Despite this, there are still no commercial out-of-order superscalar soft processors, yet there is clear evidence from the hard processor arena that the move to out-of-order results in a significant performance increase. This is illustrated in Table I, which provides SPECint scores between pairs of historical hard processor architectures that moved from in-

order to out-of-order microarchitectures. The ratio of each pair of performance numbers in that table are normalized to the same operating frequency to isolate instructions per cycle (IPC) from clock frequency improvements. The table shows that performance increases by a factor of 1.6 to 2 times moving to out-of-order. This performance improvement largely arises from exploiting instruction-level parallelism and tolerating the multicycle latency of memory operations.

If these cycle-count performance gains can be obtained without sacrificing operating frequency ( $f_{max}$ ), then soft processors can achieve significant performance gains. Prior academic work in this arena often failed to achieve reasonable  $f_{max}$  [3]–[5].

This paper focuses on a key component of an out-of-order processor, the instruction scheduler, and explores the microarchitecture and design of scheduler circuits that yield high IPC and large gains in  $f_{max}$  operating frequency. The closest prior work has shown that out-of-order instruction schedulers on an FPGA can be built at reasonable  $f_{max}$  [6]. Our new circuit designs improve on these earlier results, achieving 60% greater  $f_{max}$  for the same size of scheduler.
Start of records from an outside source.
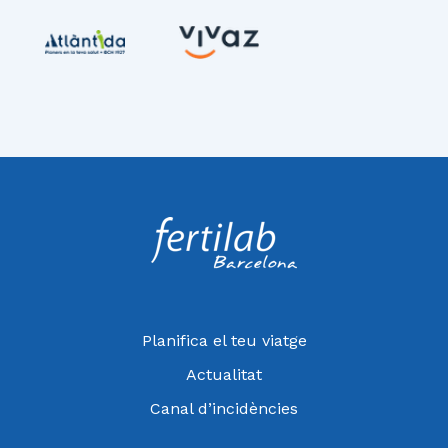
Planifica el teu viatge
Actualitat
Canal d’incidències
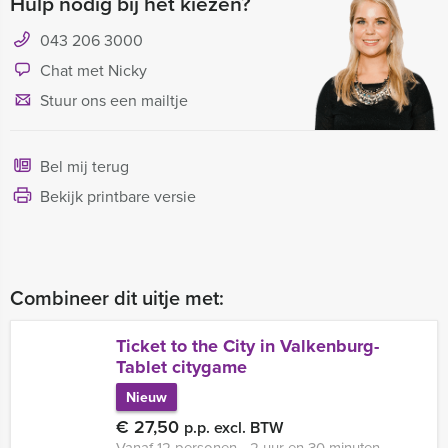
Hulp nodig bij het kiezen?
043 206 3000
Chat met Nicky
Stuur ons een mailtje
Bel mij terug
Bekijk printbare versie
Combineer dit uitje met:
Ticket to the City in Valkenburg-
Tablet citygame
Nieuw
€ 27,50
p.p. excl. BTW
Vanaf 12 personen ‐ 2 uur en 30 minuten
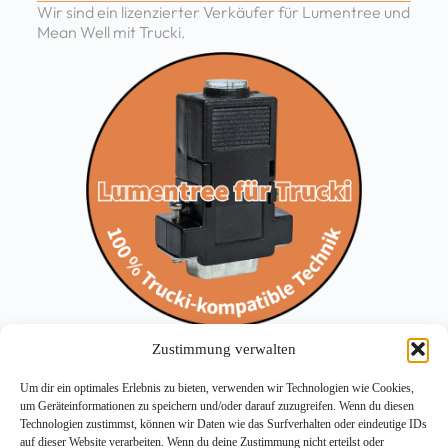
Wir sind ein lizenzierter Verkäufer für Lumentree und
Mean Well mit Trucki.
Zustimmung verwalten
Um dir ein optimales Erlebnis zu bieten, verwenden wir Technologien wie Cookies,
um Geräteinformationen zu speichern und/oder darauf zuzugreifen. Wenn du diesen
Technologien zustimmst, können wir Daten wie das Surfverhalten oder eindeutige IDs
auf dieser Website verarbeiten. Wenn du deine Zustimmung nicht erteilst oder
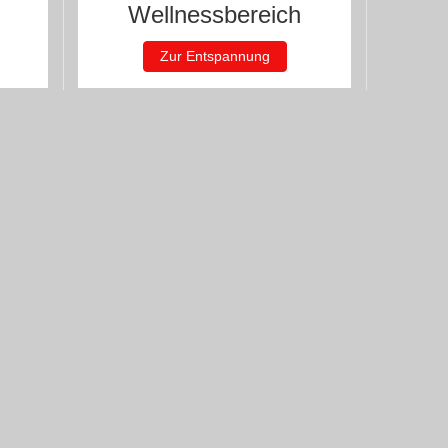
Wellnessbereich
Zur Entspannung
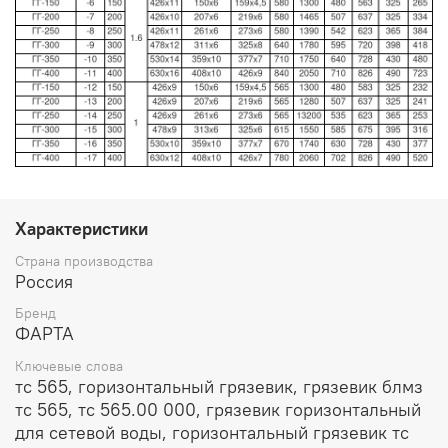
Характеристики
Страна производства
Россия
Бренд
ФАРТА
Ключевые слова
тс 565, горизонтальный грязевик, грязевик блмз
тс 565, тс 565.00 000, грязевик горизонтальный
для сетевой воды, горизонтальный грязевик тс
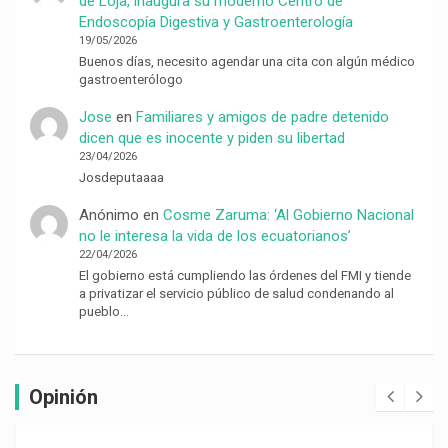
de Loja, inaugura su moderno Centro de
Endoscopía Digestiva y Gastroenterología
19/05/2026
Buenos días, necesito agendar una cita con algún médico
gastroenterólogo
Jose
en
Familiares y amigos de padre detenido
dicen que es inocente y piden su libertad
23/04/2026
Josdeputaaaa
Anónimo
en
Cosme Zaruma: ‘Al Gobierno Nacional
no le interesa la vida de los ecuatorianos’
22/04/2026
El gobierno está cumpliendo las órdenes del FMI y tiende
a privatizar el servicio público de salud condenando al
pueblo…
Opinión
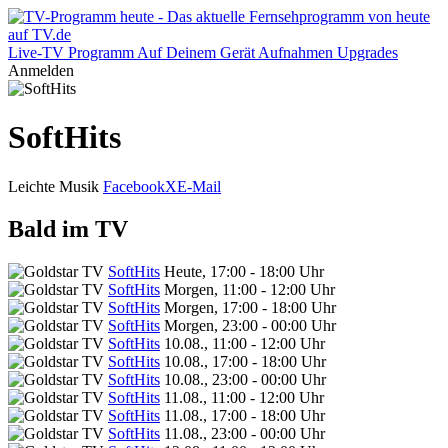
Live-TV
Programm
Auf Deinem Gerät
Aufnahmen
Upgrades
Anmelden
SoftHits
Leichte Musik
Facebook
X
E-Mail
Bald im TV
SoftHits
Heute, 17:00 - 18:00 Uhr
SoftHits
Morgen, 11:00 - 12:00 Uhr
SoftHits
Morgen, 17:00 - 18:00 Uhr
SoftHits
Morgen, 23:00 - 00:00 Uhr
SoftHits
10.08., 11:00 - 12:00 Uhr
SoftHits
10.08., 17:00 - 18:00 Uhr
SoftHits
10.08., 23:00 - 00:00 Uhr
SoftHits
11.08., 11:00 - 12:00 Uhr
SoftHits
11.08., 17:00 - 18:00 Uhr
SoftHits
11.08., 23:00 - 00:00 Uhr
This paper begins with an overview of instruction scheduling trade-offs in Section II followed by a description of the classical scheduling circuits in hard processors in Section III. Section V discusses FPGA circuit designs that are evaluated in Section VII. Section VIII describes how this work can be extended to multiple-issue schedulers, as well as further optimizations.

# II. REVIEW OF INSTRUCTION SCHEDULING IN OUT-OF-ORDER PROCESSORS

The key attribute of out-of-order processors is that they execute instructions in *dataflow* order (based on data dependencies) rather than program order. In typical processor

| Vendor    | SPECint | In-order   |      | Out-of-Order |      | Ratio |
|-----------|---------|------------|------|--------------|------|-------|
| MIPS [1]  | 95      | R5000      | 4.8  | R10000       | 11.0 | 2.1   |
|           |         | 180 MHz    |      | 195 MHz      |      |       |
| Alpha [1] | 95      | 21164      | 15.0 | 21264        | 27.7 | 1.9   |
|           |         | 500 MHz    |      | 500 MHz      |      |       |
| Intel [1] | 95      | Pentium    | 5.5  | Pentium Pro  | 8.7  | 1.6   |
|           |         | 200 MHz    |      | 200 MHz      |      |       |
| Intel [2] | 2006    | Atom S1260 | 7.4  | Atom C2730   | 15.7 | 1.6   |
|           |         | 2 GHz      |      | 2.6 GHz      |      |       |

Table I

COMPARISON OF SPECINT SCORES BETWEEN IN-ORDER AND OUT-OF-ORDER PROCESSORS AND FREQUENCY-NORMALIZED RATIO

pipelines, this dataflow ordering occurs after the instructions are fetched, decoded, and register renamed in program order. They are then inserted into the instruction scheduler, which executes instructions as they become ready. Instructions leave the scheduler when completed. Finally, completed instructions are committed in program order.

The instruction scheduler is responsible for tracking the readiness of every not-yet-completed instruction and for choosing which ready instruction should be executed each cycle. An instruction is ready to execute when all of its source operands are available, having been computed by previously executed instructions.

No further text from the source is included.